Making Queries

From Open Source Software Research

Jump to: navigation, search
Top Links
• Query the Archive
• Schema Browser
• Research Data
• Making Queries
• Resources
• Papers
• Contact
• FAQ
• Schemas
• All tables
• Finding data
• ER diagrams

Contents

The Data Query Form

The query form features three main fields: SELECT, FROM, and WHERE.

The Result Field Separator features three options which allow you to choose between the colon, semicolon, and pound sign as a delimiter between the columns of your results.

One difficultly is working out whether the fields you are extracting actually contain the character that you are using as the separator. Many of the full text fields (eg artifact.summary or artifact.details) often contain these characters, which makes parsing the output impossible. A workaround is to always use REPLACE(summary, ":", "~|~"), then after the data has been extracted from the database substitute the ~|~ (which is just an unlikely sequence) for the colon again. (eg string.gsub("~|~",":")). You need to do that for each field that might contain the separating character. A full query, then, is:

SELECT a.artifact_id, a.submitted_by, a.open_date, REPLACE(a.summary, ':', '~|~'), REPLACE(a.details, ':', '~|~')
FROM sf0606.artifact as a
WHERE a.group_artifact_id=497423 ORDER BY a.open_date

There is also a link to a schema browser if you would like to explore what data is available for each schema.

You may access the query form here:
SourceForge Research Archive Query

Tips on Making Queries

The query is cap-insensitive.
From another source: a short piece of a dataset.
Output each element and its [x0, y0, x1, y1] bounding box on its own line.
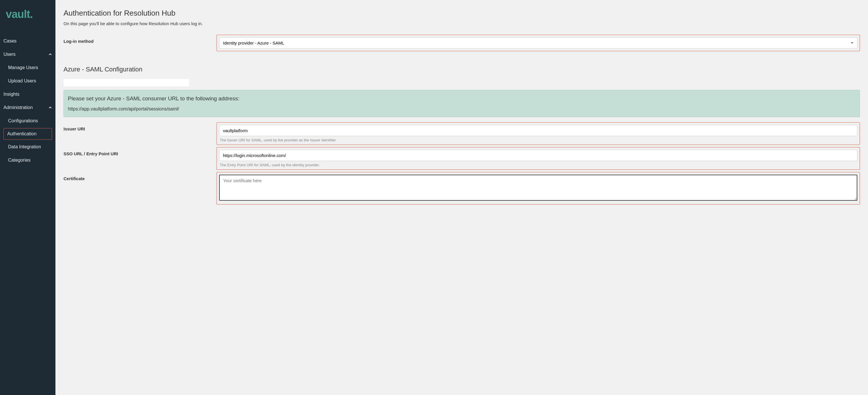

The WHERE field may be left empty without causing errors.
Some useful clauses include: ORDER BY, COUNT, GROUP BY.

More complex queries can be made by nesting commands.
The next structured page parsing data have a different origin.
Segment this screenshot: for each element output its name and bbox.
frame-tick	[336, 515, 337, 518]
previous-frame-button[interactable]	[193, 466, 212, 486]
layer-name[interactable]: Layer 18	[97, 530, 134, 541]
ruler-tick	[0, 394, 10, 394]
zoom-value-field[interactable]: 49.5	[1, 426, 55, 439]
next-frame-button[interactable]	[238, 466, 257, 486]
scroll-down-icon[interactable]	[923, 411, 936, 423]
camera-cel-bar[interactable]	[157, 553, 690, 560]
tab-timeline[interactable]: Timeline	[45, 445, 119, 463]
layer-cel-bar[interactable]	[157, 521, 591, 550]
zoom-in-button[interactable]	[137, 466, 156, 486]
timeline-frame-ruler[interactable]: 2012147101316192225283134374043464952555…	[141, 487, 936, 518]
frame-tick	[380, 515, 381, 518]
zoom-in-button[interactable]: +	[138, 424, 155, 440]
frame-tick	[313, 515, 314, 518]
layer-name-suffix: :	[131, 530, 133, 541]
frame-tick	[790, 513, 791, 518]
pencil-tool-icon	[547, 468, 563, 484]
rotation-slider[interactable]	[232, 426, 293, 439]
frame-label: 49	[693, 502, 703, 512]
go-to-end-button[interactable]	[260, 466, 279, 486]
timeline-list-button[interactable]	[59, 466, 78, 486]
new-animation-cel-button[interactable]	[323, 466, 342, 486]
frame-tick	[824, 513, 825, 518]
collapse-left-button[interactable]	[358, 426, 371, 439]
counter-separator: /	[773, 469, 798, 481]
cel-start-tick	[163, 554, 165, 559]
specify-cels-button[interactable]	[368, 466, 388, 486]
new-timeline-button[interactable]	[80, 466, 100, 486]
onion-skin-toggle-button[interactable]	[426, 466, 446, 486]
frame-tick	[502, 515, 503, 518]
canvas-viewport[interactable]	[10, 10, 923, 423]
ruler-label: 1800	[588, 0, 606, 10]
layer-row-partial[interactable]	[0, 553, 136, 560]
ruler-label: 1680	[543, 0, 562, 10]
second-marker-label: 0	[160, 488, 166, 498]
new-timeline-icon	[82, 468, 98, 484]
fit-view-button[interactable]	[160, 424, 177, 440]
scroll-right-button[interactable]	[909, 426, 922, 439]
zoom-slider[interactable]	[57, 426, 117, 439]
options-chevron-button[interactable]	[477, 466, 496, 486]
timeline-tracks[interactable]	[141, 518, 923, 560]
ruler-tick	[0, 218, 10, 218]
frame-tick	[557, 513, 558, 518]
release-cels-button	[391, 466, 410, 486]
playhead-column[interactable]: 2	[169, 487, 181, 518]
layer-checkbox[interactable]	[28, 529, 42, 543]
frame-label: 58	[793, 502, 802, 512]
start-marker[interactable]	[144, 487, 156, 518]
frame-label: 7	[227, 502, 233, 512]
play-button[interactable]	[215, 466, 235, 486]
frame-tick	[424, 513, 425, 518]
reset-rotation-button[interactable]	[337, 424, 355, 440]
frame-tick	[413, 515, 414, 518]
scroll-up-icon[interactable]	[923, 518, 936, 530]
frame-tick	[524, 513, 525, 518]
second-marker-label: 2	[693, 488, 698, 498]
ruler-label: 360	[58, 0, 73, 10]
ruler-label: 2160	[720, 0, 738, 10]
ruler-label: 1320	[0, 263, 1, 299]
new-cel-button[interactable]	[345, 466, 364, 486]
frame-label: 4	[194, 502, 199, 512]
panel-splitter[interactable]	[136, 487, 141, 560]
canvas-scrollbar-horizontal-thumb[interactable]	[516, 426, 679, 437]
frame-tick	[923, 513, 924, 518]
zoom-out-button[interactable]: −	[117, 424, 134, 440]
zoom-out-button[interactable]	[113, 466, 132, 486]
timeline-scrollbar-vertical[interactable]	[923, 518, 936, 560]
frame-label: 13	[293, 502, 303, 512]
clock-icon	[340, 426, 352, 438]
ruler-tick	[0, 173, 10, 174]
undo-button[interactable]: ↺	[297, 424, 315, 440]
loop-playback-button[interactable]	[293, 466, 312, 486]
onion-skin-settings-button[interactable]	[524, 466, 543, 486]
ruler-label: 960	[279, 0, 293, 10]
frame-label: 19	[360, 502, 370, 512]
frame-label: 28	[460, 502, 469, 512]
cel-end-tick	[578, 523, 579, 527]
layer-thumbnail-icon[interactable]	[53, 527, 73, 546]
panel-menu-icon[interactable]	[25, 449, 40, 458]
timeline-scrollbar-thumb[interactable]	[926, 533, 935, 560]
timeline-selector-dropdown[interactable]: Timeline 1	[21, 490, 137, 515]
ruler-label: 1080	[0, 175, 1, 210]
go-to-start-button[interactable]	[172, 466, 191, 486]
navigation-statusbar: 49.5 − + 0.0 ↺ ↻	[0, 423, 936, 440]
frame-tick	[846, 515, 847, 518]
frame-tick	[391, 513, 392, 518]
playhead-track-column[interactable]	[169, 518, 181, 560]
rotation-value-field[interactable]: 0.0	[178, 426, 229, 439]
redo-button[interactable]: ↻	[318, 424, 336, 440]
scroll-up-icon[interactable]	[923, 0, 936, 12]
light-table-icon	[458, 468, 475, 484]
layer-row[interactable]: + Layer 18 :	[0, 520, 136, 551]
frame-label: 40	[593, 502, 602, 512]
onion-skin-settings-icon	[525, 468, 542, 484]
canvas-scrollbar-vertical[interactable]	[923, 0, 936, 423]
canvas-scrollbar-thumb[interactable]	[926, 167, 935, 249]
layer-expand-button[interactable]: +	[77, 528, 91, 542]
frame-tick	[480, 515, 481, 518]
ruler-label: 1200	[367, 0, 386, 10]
You can see a sample query and its results here.
Some useful links for newcomers to SQL:

Common Queries

Hints on Debugging

Some of the common errors tend to look like the following:

This error generally refers to a syntax error at the end of the FROM field

Couldn't execute statement: ERROR:  syntax error at end of input at character 32 at /var/www/cgi-bin/req.pl line 71.

Check the end of the SELECT statement for syntax errors

Couldn't execute statement: ERROR:  syntax error at or near "FROM" at character 9 at /var/www/cgi-bin/req.pl line 71.
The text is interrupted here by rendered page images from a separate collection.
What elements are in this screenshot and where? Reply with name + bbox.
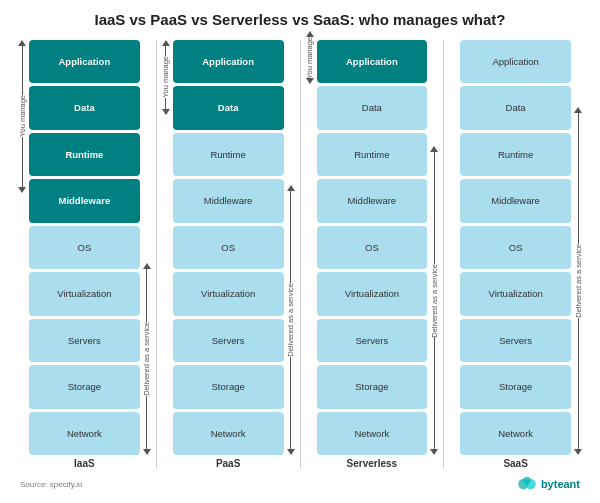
paas-right-bracket: Delivered as a service <box>284 40 298 456</box>
iaas-label: IaaS <box>15 458 154 469</box>
paas-cell-5: Virtualization <box>173 272 284 316</box>
serverless-cell-1: Data <box>317 86 428 130</box>
arrow-down-icon <box>430 449 438 455</box>
iaas-cell-4: OS <box>29 226 140 270</box>
serverless-label: Serverless <box>303 458 442 469</box>
serverless-cell-0: Application <box>317 40 428 84</box>
paas-cell-7: Storage <box>173 365 284 409</box>
paas-cell-8: Network <box>173 412 284 456</box>
paas-cell-4: OS <box>173 226 284 270</box>
iaas-right-bracket: Delivered as a service <box>140 40 154 456</box>
saas-cell-7: Storage <box>460 365 571 409</box>
serverless-cell-6: Servers <box>317 319 428 363</box>
saas-cell-2: Runtime <box>460 133 571 177</box>
paas-cell-1: Data <box>173 86 284 130</box>
footer: Source: specify.io byteant <box>15 475 585 493</box>
column-divider <box>300 40 301 470</box>
paas-column: ApplicationDataRuntimeMiddlewareOSVirtua… <box>173 40 284 456</box>
arrow-down-icon <box>574 449 582 455</box>
iaas-column: ApplicationDataRuntimeMiddlewareOSVirtua… <box>29 40 140 456</box>
iaas-section: You manageApplicationDataRuntimeMiddlewa… <box>15 40 154 470</box>
saas-label: SaaS <box>446 458 585 469</box>
you-manage-label: You manage <box>18 95 27 137</box>
iaas-cell-7: Storage <box>29 365 140 409</box>
serverless-right-bracket: Delivered as a service <box>427 40 441 456</box>
arrow-down-icon <box>306 78 314 84</box>
serverless-cell-5: Virtualization <box>317 272 428 316</box>
paas-left-bracket: You manage <box>159 40 173 456</box>
saas-cell-0: Application <box>460 40 571 84</box>
you-manage-label: You manage <box>161 56 170 98</box>
serverless-cell-8: Network <box>317 412 428 456</box>
logo-icon <box>516 475 538 493</box>
column-divider <box>156 40 157 470</box>
you-manage-label: You manage <box>305 37 314 79</box>
delivered-label: Delivered as a service <box>430 264 439 338</box>
page-title: IaaS vs PaaS vs Serverless vs SaaS: who … <box>15 10 585 30</box>
arrow-down-icon <box>287 449 295 455</box>
saas-cell-3: Middleware <box>460 179 571 223</box>
iaas-cell-8: Network <box>29 412 140 456</box>
iaas-left-bracket: You manage <box>15 40 29 456</box>
iaas-cell-2: Runtime <box>29 133 140 177</box>
saas-left-bracket <box>446 40 460 456</box>
logo: byteant <box>516 475 580 493</box>
source-text: Source: specify.io <box>20 480 83 489</box>
serverless-left-bracket: You manage <box>303 40 317 456</box>
svg-point-2 <box>523 477 530 484</box>
paas-section: You manageApplicationDataRuntimeMiddlewa… <box>159 40 298 470</box>
saas-cell-5: Virtualization <box>460 272 571 316</box>
paas-cell-0: Application <box>173 40 284 84</box>
serverless-cell-4: OS <box>317 226 428 270</box>
main-content: You manageApplicationDataRuntimeMiddlewa… <box>15 40 585 470</box>
arrow-down-icon <box>162 109 170 115</box>
paas-cell-2: Runtime <box>173 133 284 177</box>
saas-cell-1: Data <box>460 86 571 130</box>
serverless-column: ApplicationDataRuntimeMiddlewareOSVirtua… <box>317 40 428 456</box>
saas-right-bracket: Delivered as a service <box>571 40 585 456</box>
arrow-down-icon <box>143 449 151 455</box>
saas-cell-8: Network <box>460 412 571 456</box>
serverless-cell-2: Runtime <box>317 133 428 177</box>
paas-label: PaaS <box>159 458 298 469</box>
arrow-down-icon <box>18 187 26 193</box>
saas-column: ApplicationDataRuntimeMiddlewareOSVirtua… <box>460 40 571 456</box>
iaas-cell-5: Virtualization <box>29 272 140 316</box>
saas-cell-6: Servers <box>460 319 571 363</box>
delivered-label: Delivered as a service <box>286 283 295 357</box>
delivered-label: Delivered as a service <box>574 244 583 318</box>
iaas-cell-6: Servers <box>29 319 140 363</box>
serverless-section: You manageApplicationDataRuntimeMiddlewa… <box>303 40 442 470</box>
logo-text: byteant <box>541 478 580 490</box>
column-divider <box>443 40 444 470</box>
arrow-up-icon <box>306 31 314 37</box>
iaas-cell-1: Data <box>29 86 140 130</box>
page: IaaS vs PaaS vs Serverless vs SaaS: who … <box>0 0 600 503</box>
saas-section: ApplicationDataRuntimeMiddlewareOSVirtua… <box>446 40 585 470</box>
paas-cell-6: Servers <box>173 319 284 363</box>
iaas-cell-0: Application <box>29 40 140 84</box>
delivered-label: Delivered as a service <box>142 322 151 396</box>
iaas-cell-3: Middleware <box>29 179 140 223</box>
saas-cell-4: OS <box>460 226 571 270</box>
paas-cell-3: Middleware <box>173 179 284 223</box>
serverless-cell-3: Middleware <box>317 179 428 223</box>
serverless-cell-7: Storage <box>317 365 428 409</box>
Check the schema browser for the information you are looking for, as the item in quotes is not in that table.

Couldn't execute statement: ERROR:  column "hello" does not exist at /var/www/cgi-bin/req.pl line 71.


Check to make sure you don't have unnecessary commas or other punctuation.

Analysis

Preliminary analysis on the relationship between number of projects and number of developers has been plotted using R.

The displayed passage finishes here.